Health Benefits • June 30, 2023 at 11:17 AM • Written by: Elizabeth Walker

A health reimbursement arrangement (HRA) is a great way for employers to provide a meaningful health benefit by reimbursing their employees, tax-free, for qualified medical expenses. Although HRAs are typically easier to manage than traditional group plans, they still come with compliance considerations. One is the IRS requirement for employees to submit proper claim documentation to receive reimbursements.

Acceptable documentation can be an itemized receipt, invoice, or Explanation of Benefits (EOB). Before you approve an employee’s claim, you must verify that the document contains five key elements. If the document doesn’t meet the requirements, the employee must submit additional documentation before you can process their claim. That’s why knowing what you’re looking for when reviewing a document is essential.

In this article, we’ll go over the five HRA claim documentation requirements and how PeopleKeep makes the review process quick and easy for employers.
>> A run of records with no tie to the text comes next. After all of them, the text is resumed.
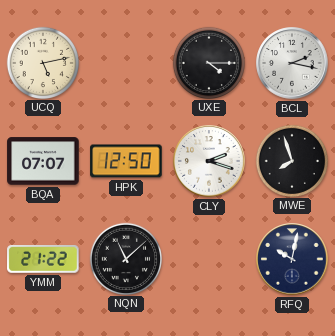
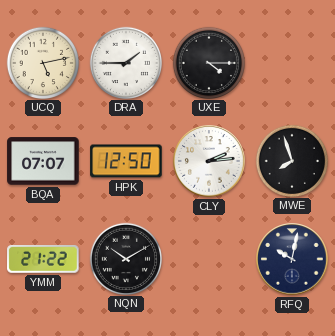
DRA: none -> 1:45
BCL: 2:17 -> none
CLY: 2:18 -> 2:14
NQN: 11:08 -> 10:10
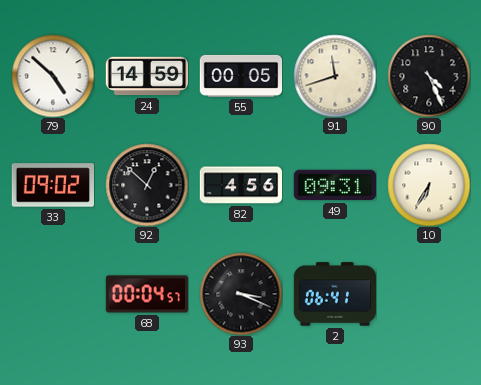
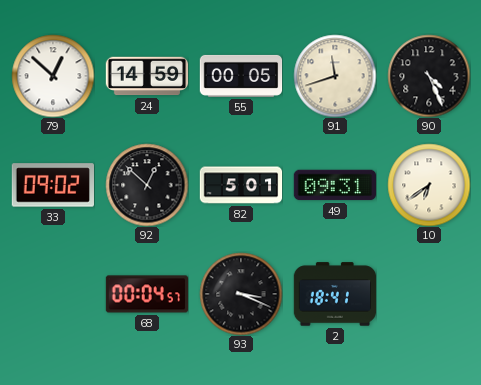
79: 4:52 -> 12:52
82: 4:56 -> 5:01
10: 6:35 -> 6:39
2: 06:41 -> 18:41
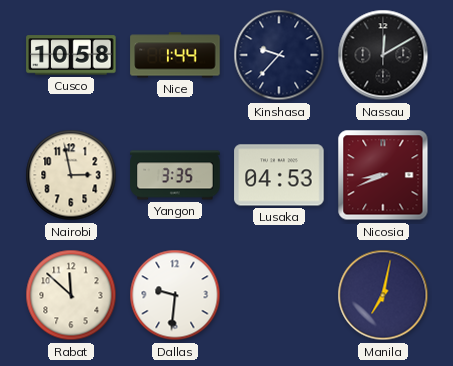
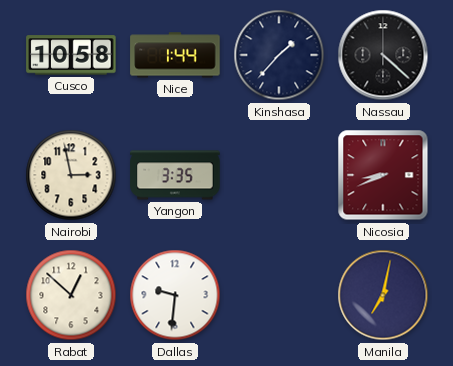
Kinshasa: 9:37 -> 1:37
Nassau: 12:10 -> 4:22
Lusaka: 04:53 -> none
Rabat: 11:52 -> 12:52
Get everything you need to know about health reimbursement arrangements in our guide

1. Provider name

The first documentation requirement you must check for is the provider’s name. If the employee received a medical service, the provider's name is where they received treatment, like the name of the clinic, urgent care center, hospital, or doctor’s office.

Another scenario is if they purchased a qualified over-the-counter item or picked up a prescription. In this case, the provider is the name of the store or pharmacy where they purchased the item. For health insurance premiums, the insurance company would be the provider.


2. Date of service

Next is the date the employee received the medical service or item. It can also be the coverage period for their insurance policy if they’ve submitted documentation for their health plan premium costs.
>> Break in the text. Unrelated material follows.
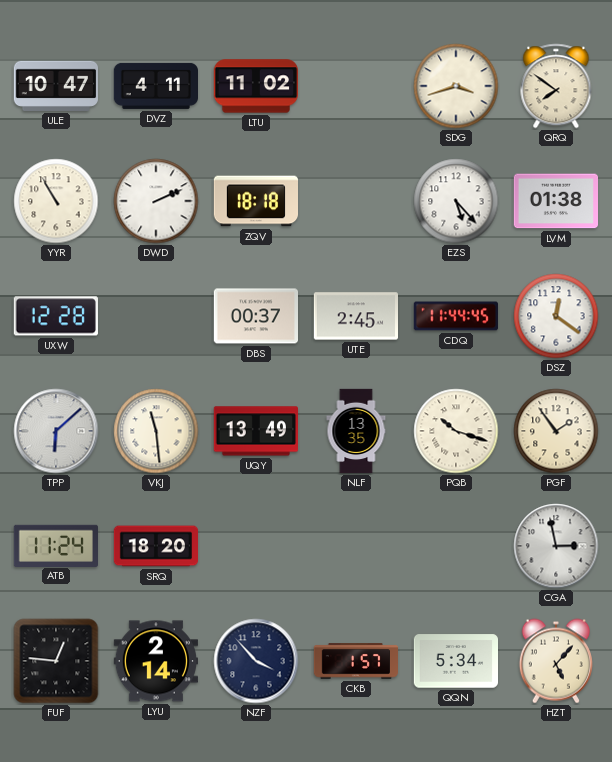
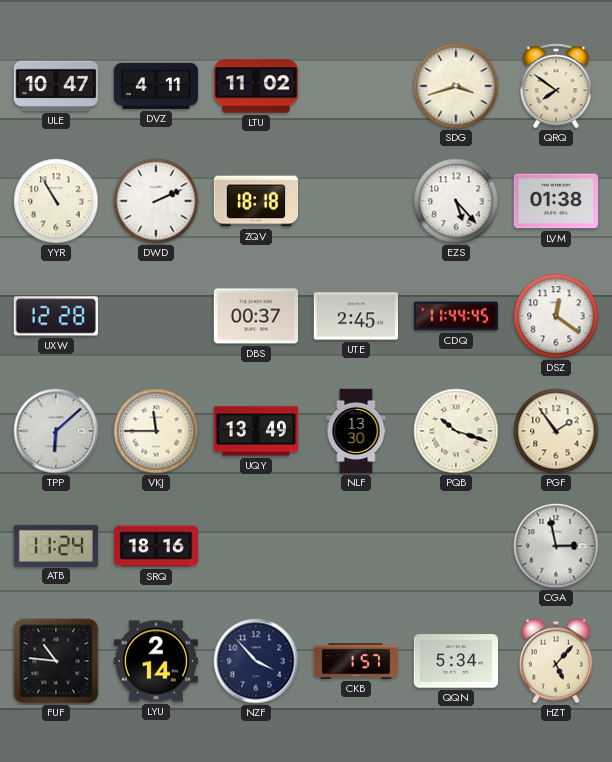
VKJ: 11:29 -> 11:45
NLF: 13:35 -> 13:30
SRQ: 18:20 -> 18:16
FUF: 12:46 -> 10:46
Remember that the date of service is often different than the billing date or the date the employee submitted their document for verification. The date must show that the employee received the treatment, service, or items, and that it isn’t a duplicate claim. The date listed must also show that the employee incurred the qualified expense during your HRA’s plan year.


3. Recipient of service

Depending on the plan design, an HRA can reimburse an employee’s eligible dependents, such as a spouse or child, for their medical expenses. With a qualified small employer HRA (QSEHRA), an employer can even allow an employee to receive reimbursements for their spouse’s group health insurance premiums. If the spouse’s premium is paid for with pre-tax dollars, the reimbursement is taxable income. However, if the spouse pays their premium post-tax, it would be eligible for tax-free reimbursement.

That’s why documentation must show which person using the benefit received the service or item. For health insurance policies, the insured person would be the “recipient of service.”
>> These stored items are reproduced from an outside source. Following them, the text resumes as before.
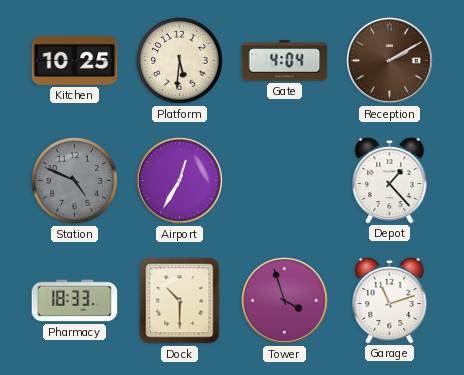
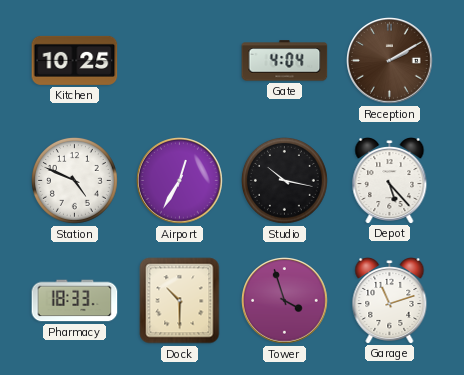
Platform: 5:31 -> none
Station dial: grey -> white
Studio: none -> 10:17
Depot: 1:23 -> 5:23
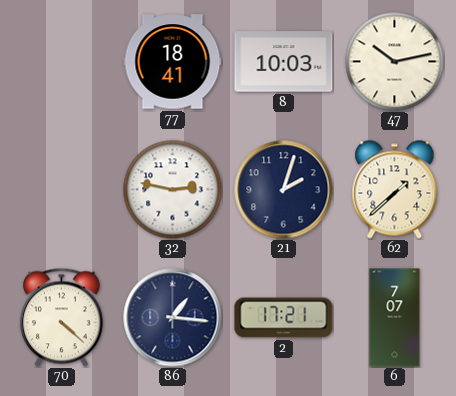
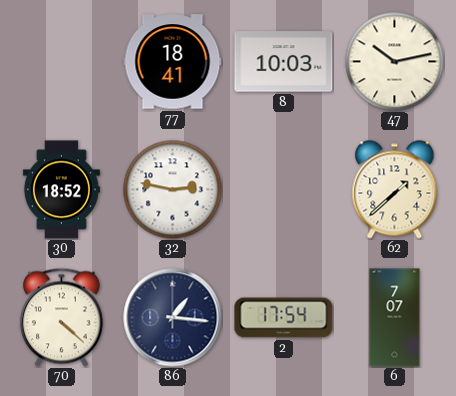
30: none -> 18:52
21: 2:03 -> none
2: 17:21 -> 17:54
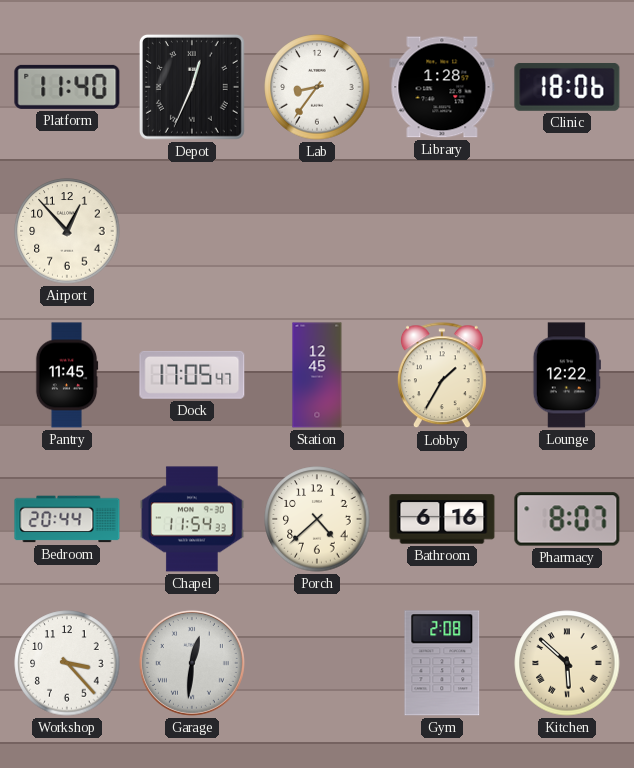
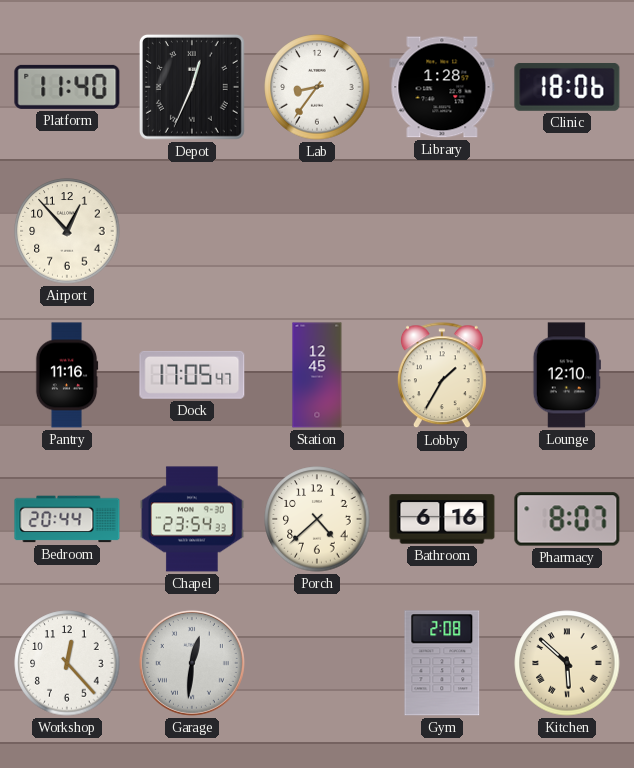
Pantry: 11:45 -> 11:16
Lounge: 12:22 -> 12:10
Chapel: 11:54 -> 23:54
Workshop: 3:23 -> 12:23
Suppose an employee submits a document listing more than one person receiving a medical service, like an invoice from an employee and their child’s recent doctor visit. In that case, they should submit separate claims for each person who received the service.


4. Service or item provided

Next is a description of the item. This could be a service, like an annual check-up, surgery, or emergency treatment, or a healthcare item, like a prescription, health insurance premium, or over-the-counter medication.

IRS Publication 502 outlines what medical expenses are eligible for reimbursement according to the federal government. But you can narrow that list in your plan documents when designing your HRA. So employees must understand what items and services are eligible for reimbursement according to their employer’s specific benefit.

If the expense isn’t a “traditional” medical necessity, like a dermatology product, dietary supplement, or massage therapy, the employee must submit a doctor’s note proving the item or service was for a specific medical reason.


5. The amount paid for the service or item

Lastly, claim submissions should always include how much the employee paid for the cost of service or item. For health insurance plans, the document should show the monthly premium for the entire coverage year.

The total cost of over-the-counter medical items is straightforward. But for medical services or prescriptions, the employee can only receive reimbursements for what they paid for out-of-pocket after insurance, like a copayment. They can’t receive a claim for reimbursement for any medical costs their insurance company already paid for.

The employee can submit separate claims for each medical expense if the documentation shows multiple qualified purchases.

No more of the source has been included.